- TASK STATEMENT
Give back every record precisely.
RECORDS section start
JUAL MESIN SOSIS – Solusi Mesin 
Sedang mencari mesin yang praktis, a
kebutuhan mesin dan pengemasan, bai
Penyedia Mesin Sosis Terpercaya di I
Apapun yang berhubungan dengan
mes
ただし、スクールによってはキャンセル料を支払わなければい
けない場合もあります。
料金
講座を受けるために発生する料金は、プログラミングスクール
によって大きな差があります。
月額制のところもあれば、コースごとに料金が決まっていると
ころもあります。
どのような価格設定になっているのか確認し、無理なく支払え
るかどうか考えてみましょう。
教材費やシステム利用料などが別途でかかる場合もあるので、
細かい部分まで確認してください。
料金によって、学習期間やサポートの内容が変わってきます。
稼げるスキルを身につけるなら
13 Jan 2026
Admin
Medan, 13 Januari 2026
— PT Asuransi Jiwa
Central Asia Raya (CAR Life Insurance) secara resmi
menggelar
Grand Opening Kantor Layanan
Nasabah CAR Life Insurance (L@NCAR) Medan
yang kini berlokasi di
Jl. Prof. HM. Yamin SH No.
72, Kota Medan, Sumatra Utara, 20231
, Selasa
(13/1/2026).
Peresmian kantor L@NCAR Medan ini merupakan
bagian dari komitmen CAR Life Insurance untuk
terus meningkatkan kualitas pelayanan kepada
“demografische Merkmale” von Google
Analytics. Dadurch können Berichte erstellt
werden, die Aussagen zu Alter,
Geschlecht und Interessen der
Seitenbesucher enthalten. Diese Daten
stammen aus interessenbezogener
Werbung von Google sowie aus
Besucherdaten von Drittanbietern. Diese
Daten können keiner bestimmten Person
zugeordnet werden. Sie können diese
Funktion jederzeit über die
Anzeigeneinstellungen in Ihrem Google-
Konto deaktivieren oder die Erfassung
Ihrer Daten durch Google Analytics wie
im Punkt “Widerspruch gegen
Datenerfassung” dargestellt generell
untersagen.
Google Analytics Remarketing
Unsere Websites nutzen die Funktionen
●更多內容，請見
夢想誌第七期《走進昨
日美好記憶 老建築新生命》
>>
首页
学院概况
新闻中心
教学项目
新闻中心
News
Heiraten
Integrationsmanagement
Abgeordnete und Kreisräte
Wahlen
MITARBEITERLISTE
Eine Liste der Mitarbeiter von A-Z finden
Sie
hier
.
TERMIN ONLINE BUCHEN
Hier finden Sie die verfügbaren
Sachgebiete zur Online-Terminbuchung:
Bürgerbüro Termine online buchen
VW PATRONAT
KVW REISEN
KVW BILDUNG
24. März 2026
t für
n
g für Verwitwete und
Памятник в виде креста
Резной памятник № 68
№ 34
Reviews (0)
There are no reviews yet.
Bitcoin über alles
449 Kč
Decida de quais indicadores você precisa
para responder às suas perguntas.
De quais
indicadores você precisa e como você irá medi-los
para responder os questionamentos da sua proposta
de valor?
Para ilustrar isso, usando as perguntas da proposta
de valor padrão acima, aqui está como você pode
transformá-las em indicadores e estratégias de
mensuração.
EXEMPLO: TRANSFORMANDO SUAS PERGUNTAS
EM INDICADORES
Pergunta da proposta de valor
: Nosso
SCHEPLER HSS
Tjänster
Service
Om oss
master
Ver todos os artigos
RECORDS section end
- RESPONSE
JUAL MESIN SOSIS – Solusi Mesin 
Sedang mencari mesin yang praktis, a
kebutuhan mesin dan pengemasan, bai
Penyedia Mesin Sosis Terpercaya di I
Apapun yang berhubungan dengan
mes
ただし、スクールによってはキャンセル料を支払わなければい
けない場合もあります。
料金
講座を受けるために発生する料金は、プログラミングスクール
によって大きな差があります。
月額制のところもあれば、コースごとに料金が決まっていると
ころもあります。
どのような価格設定になっているのか確認し、無理なく支払え
るかどうか考えてみましょう。
教材費やシステム利用料などが別途でかかる場合もあるので、
細かい部分まで確認してください。
料金によって、学習期間やサポートの内容が変わってきます。
稼げるスキルを身につけるなら
13 Jan 2026
Admin
Medan, 13 Januari 2026
— PT Asuransi Jiwa
Central Asia Raya (CAR Life Insurance) secara resmi
menggelar
Grand Opening Kantor Layanan
Nasabah CAR Life Insurance (L@NCAR) Medan
yang kini berlokasi di
Jl. Prof. HM. Yamin SH No.
72, Kota Medan, Sumatra Utara, 20231
, Selasa
(13/1/2026).
Peresmian kantor L@NCAR Medan ini merupakan
bagian dari komitmen CAR Life Insurance untuk
terus meningkatkan kualitas pelayanan kepada
“demografische Merkmale” von Google
Analytics. Dadurch können Berichte erstellt
werden, die Aussagen zu Alter,
Geschlecht und Interessen der
Seitenbesucher enthalten. Diese Daten
stammen aus interessenbezogener
Werbung von Google sowie aus
Besucherdaten von Drittanbietern. Diese
Daten können keiner bestimmten Person
zugeordnet werden. Sie können diese
Funktion jederzeit über die
Anzeigeneinstellungen in Ihrem Google-
Konto deaktivieren oder die Erfassung
Ihrer Daten durch Google Analytics wie
im Punkt “Widerspruch gegen
Datenerfassung” dargestellt generell
untersagen.
Google Analytics Remarketing
Unsere Websites nutzen die Funktionen
●更多內容，請見
夢想誌第七期《走進昨
日美好記憶 老建築新生命》
>>
首页
学院概况
新闻中心
教学项目
新闻中心
News
Heiraten
Integrationsmanagement
Abgeordnete und Kreisräte
Wahlen
MITARBEITERLISTE
Eine Liste der Mitarbeiter von A-Z finden
Sie
hier
.
TERMIN ONLINE BUCHEN
Hier finden Sie die verfügbaren
Sachgebiete zur Online-Terminbuchung:
Bürgerbüro Termine online buchen
VW PATRONAT
KVW REISEN
KVW BILDUNG
24. März 2026
t für
n
g für Verwitwete und
Памятник в виде креста
Резной памятник № 68
№ 34
Reviews (0)
There are no reviews yet.
Bitcoin über alles
449 Kč
Decida de quais indicadores você precisa
para responder às suas perguntas.
De quais
indicadores você precisa e como você irá medi-los
para responder os questionamentos da sua proposta
de valor?
Para ilustrar isso, usando as perguntas da proposta
de valor padrão acima, aqui está como você pode
transformá-las em indicadores e estratégias de
mensuração.
EXEMPLO: TRANSFORMANDO SUAS PERGUNTAS
EM INDICADORES
Pergunta da proposta de valor
: Nosso
SCHEPLER HSS
Tjänster
Service
Om oss
master
Ver todos os artigos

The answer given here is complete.